O governo liberou o saldo residual do Fundo de Garantia do Tempo de Serviço (FGTS) para 10,5 milhões de trabalhadores. Mas quem não realizar o saque até 1º de junho perderá o benefício.
A maior parte dos trabalhadores recebe o valor de forma automática na conta e o prazo de 1º de junho vale apenas para uma parte específica desse público.
Confira a seguir a liberação do saldo, quem tem direito ao valor e o prazo do saque presencial.
A liberação do saldo do FGTS
O FGTS é uma reserva do trabalhador. O governo liberou uma parte desse dinheiro que estava retida. Sobre a liberação do saldo do FGTS, os pontos centrais são os seguintes:
- O governo liberou cerca de R$ 8,5 bilhões nesta etapa de pagamento
- O valor alcança aproximadamente 10,5 milhões de trabalhadores
- Os pagamentos começaram a ser feitos a partir de 26 de maio
- O valor liberado já inclui a correção, com juros e atualização
A liberação foi prevista em uma medida provisória, a MP 1.331, depois atualizada. A norma autorizou o saque de valores que estavam bloqueados nas contas.
O dinheiro liberado é do próprio trabalhador e fica guardado na conta do FGTS. Ele não é perdido caso não seja retirado de imediato.
Quem tem direito ao valor
A liberação do saldo não alcança todos os trabalhadores do país. Ela atende a um grupo definido por regras específicas.

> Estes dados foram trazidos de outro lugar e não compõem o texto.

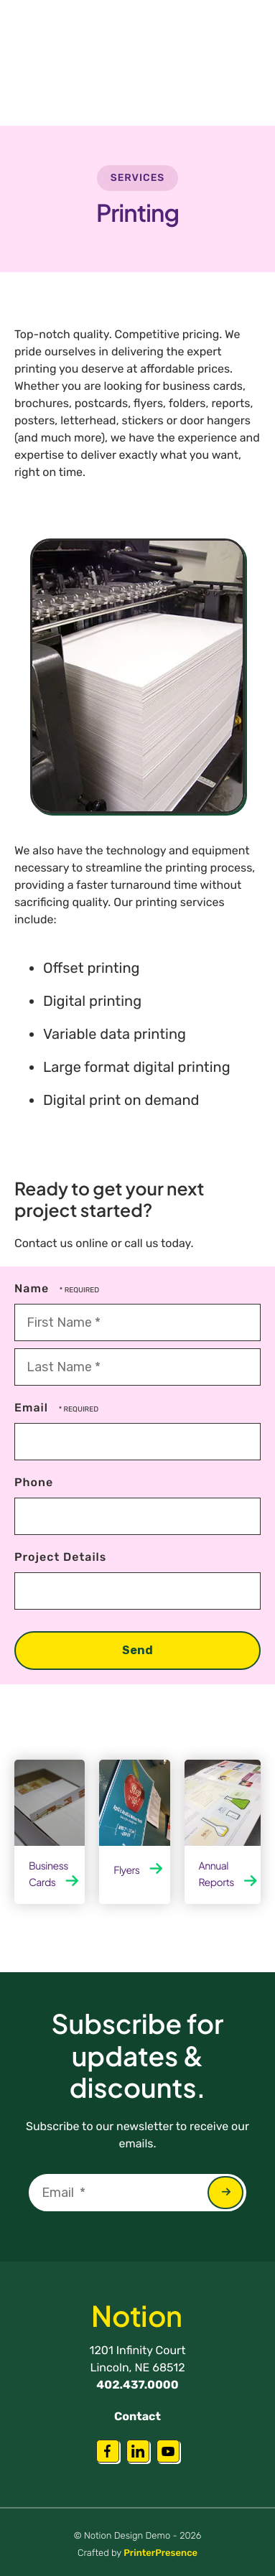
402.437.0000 (137, 2384)
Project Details (60, 1557)
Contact (137, 2416)
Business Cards (48, 1874)
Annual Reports (216, 1874)
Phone (33, 1482)
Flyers (126, 1870)
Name (33, 1288)
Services (138, 178)
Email (33, 1407)
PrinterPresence (160, 2553)
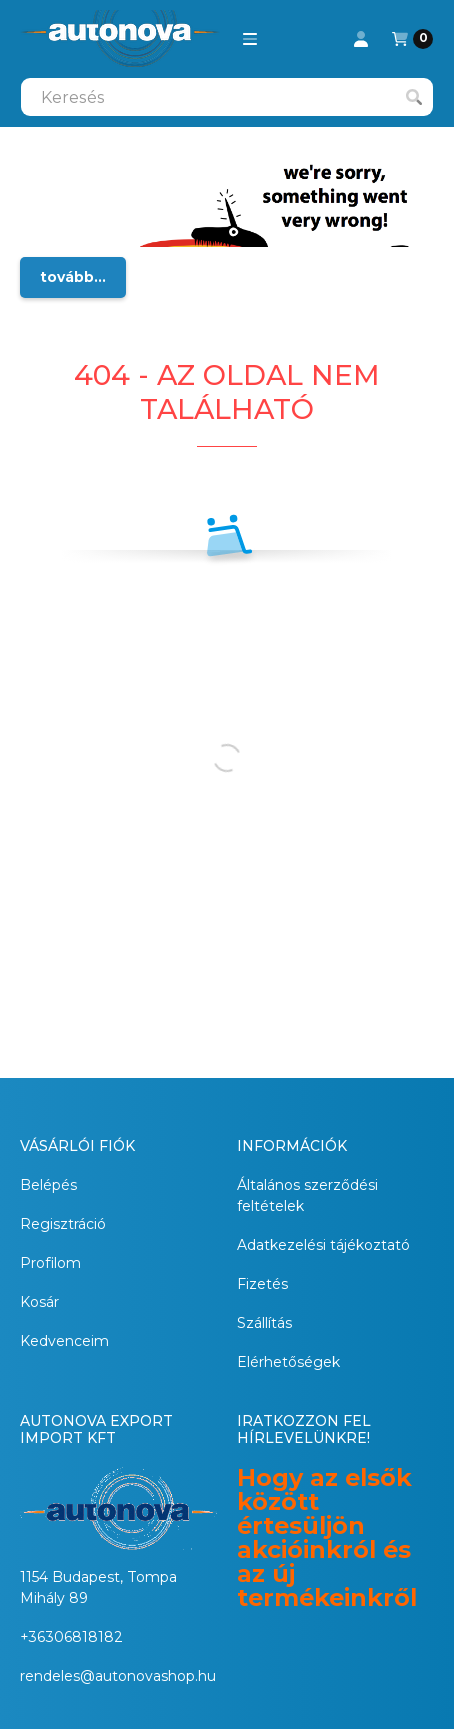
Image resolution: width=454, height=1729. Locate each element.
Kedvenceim (64, 1341)
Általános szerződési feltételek (307, 1195)
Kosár (39, 1302)
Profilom (50, 1263)
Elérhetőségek (288, 1362)
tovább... (73, 277)
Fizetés (262, 1284)
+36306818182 (71, 1637)
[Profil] (361, 39)
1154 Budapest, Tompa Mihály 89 (98, 1587)
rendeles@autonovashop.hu (118, 1676)
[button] (250, 39)
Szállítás (264, 1323)
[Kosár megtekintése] (412, 39)
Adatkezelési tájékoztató (323, 1245)
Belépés (48, 1185)
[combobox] (227, 97)
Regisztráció (63, 1224)
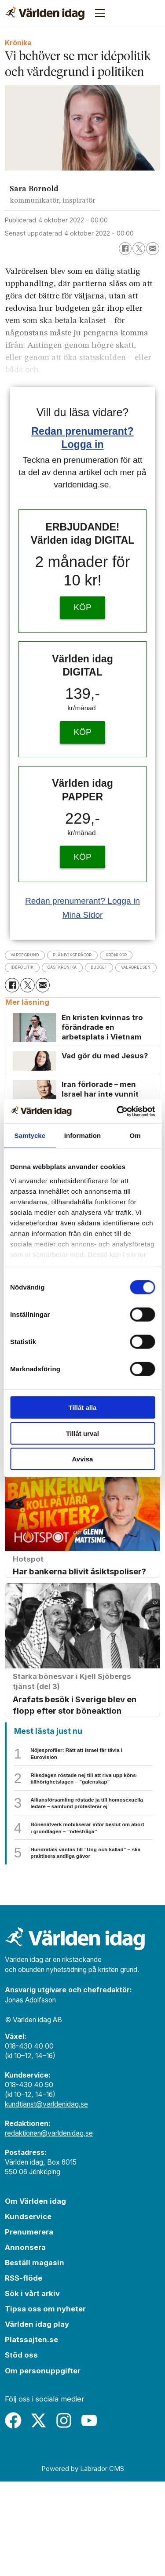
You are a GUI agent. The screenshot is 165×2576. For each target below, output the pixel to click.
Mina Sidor (82, 914)
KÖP (82, 607)
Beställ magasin (34, 2357)
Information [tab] (82, 1135)
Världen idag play (37, 2419)
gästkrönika (127, 968)
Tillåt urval (82, 1433)
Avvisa (82, 1459)
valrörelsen (72, 982)
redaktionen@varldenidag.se (49, 2228)
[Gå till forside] (44, 13)
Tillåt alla (83, 1407)
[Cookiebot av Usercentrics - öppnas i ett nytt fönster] (117, 1111)
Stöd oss (21, 2449)
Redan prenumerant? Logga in (82, 900)
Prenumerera (29, 2326)
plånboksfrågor (97, 955)
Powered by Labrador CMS (82, 2563)
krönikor (27, 968)
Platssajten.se (31, 2434)
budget (23, 982)
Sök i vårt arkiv (32, 2388)
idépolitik (74, 968)
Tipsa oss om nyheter (45, 2403)
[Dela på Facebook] (125, 248)
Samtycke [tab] (29, 1135)
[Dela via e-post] (152, 248)
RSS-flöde (23, 2373)
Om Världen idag (35, 2295)
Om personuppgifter (43, 2465)
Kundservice (28, 2311)
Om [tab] (135, 1135)
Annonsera (25, 2341)
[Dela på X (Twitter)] (138, 248)
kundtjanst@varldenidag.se (46, 2199)
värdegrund (32, 955)
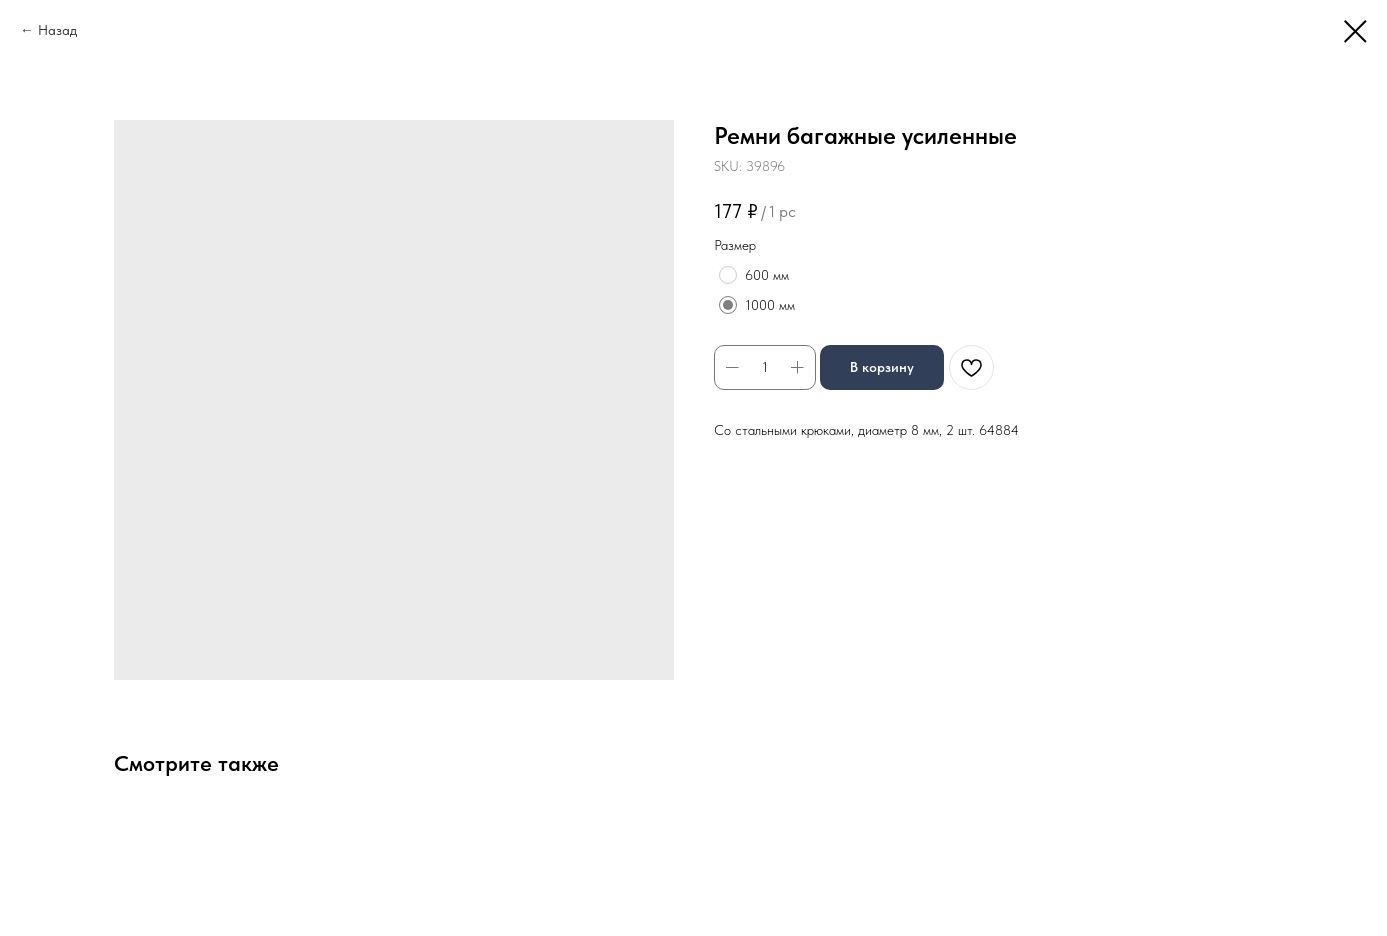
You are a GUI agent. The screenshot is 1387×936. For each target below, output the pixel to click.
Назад (57, 30)
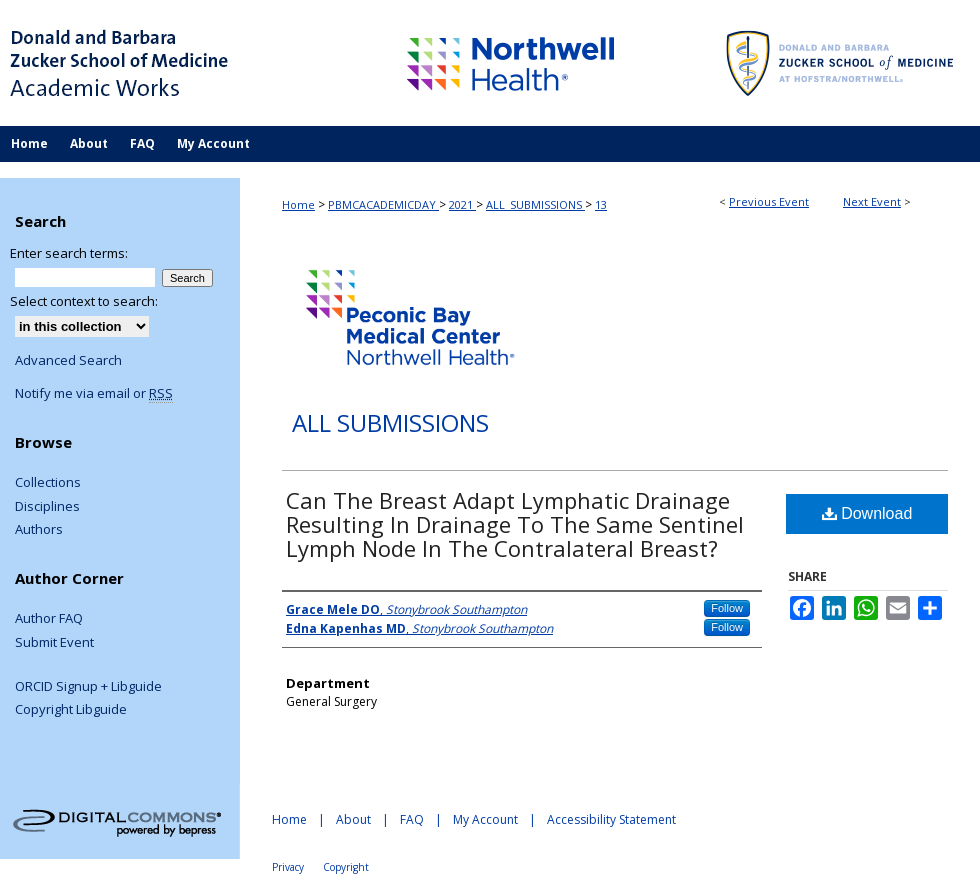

Tem direito ao valor o trabalhador que atende a estes pontos:
- Aderiu à modalidade de saque-aniversário do FGTS
- Foi demitido sem justa causa entre janeiro de 2020 e dezembro de 2025
O saque-aniversário é a opção que permite retirar parte do FGTS uma vez por ano. Quem escolhe essa opção fica com regras diferentes em caso de demissão.
Foi justamente esse grupo que teve parte do saldo retido ao ser demitido. A liberação atual devolve o acesso a esses recursos que estavam presos.
O prazo do saque presencial até 1º de junho
Para a maioria dos trabalhadores, o valor cai sozinho na conta bancária. Mas existe um grupo que precisa ficar atento a um prazo.
Sobre o prazo do saque presencial, vale saber o seguinte:
- Cerca de 88% dos trabalhadores têm conta cadastrada e recebem de forma automática
- Os demais, sem conta cadastrada, precisam buscar o valor no caixa físico
- O saque presencial pode ser feito até o dia 1º de junho de 2026
O prazo de 1º de junho vale apenas para a retirada nos canais físicos. Quem tem conta cadastrada recebe o valor sem precisar fazer nada.
Mesmo após essa data, o dinheiro continua sendo do trabalhador na conta do FGTS. O que se encerra é a opção de saque presencial ligada a esta etapa.
Como fazer o saque presencial
Quem não tem conta cadastrada pode retirar o valor de forma simples. A Caixa disponibiliza diferentes pontos de atendimento para isso.
Para fazer o saque presencial, o trabalhador deve saber o seguinte:
- O saque pode ser feito em agências, lotéricas e correspondentes Caixa Aqui
- Os terminais de autoatendimento também permitem a retirada do valor
- É preciso usar o Cartão Cidadão com senha, a biometria ou a senha do cidadão
- Valores acima de R$ 3 mil só podem ser sacados nas agências da Caixa
No atendimento presencial, o trabalhador deve levar um documento de identidade original. O documento é exigido para confirmar a identidade de quem faz o saque.
Como consultar o valor a receber
Antes de buscar o dinheiro, o trabalhador pode conferir quanto tem a receber. A consulta é feita de forma simples pelo celular.

Para consultar o valor, o trabalhador deve seguir estes passos:
- Acessar o aplicativo do FGTS (disponível no Android e iOS) no celular
- Procurar a opção de extrato detalhado ou de informações úteis
- Conferir o valor disponível e a situação da conta
Quem ainda não tem conta cadastrada pode incluir os dados bancários no aplicativo. Com a conta cadastrada, o valor passa a ser depositado de forma automática.
O Ministério do Trabalho informou que o saldo pode demorar a aparecer em algumas contas. Isso ocorre por causa do processamento interno da operação.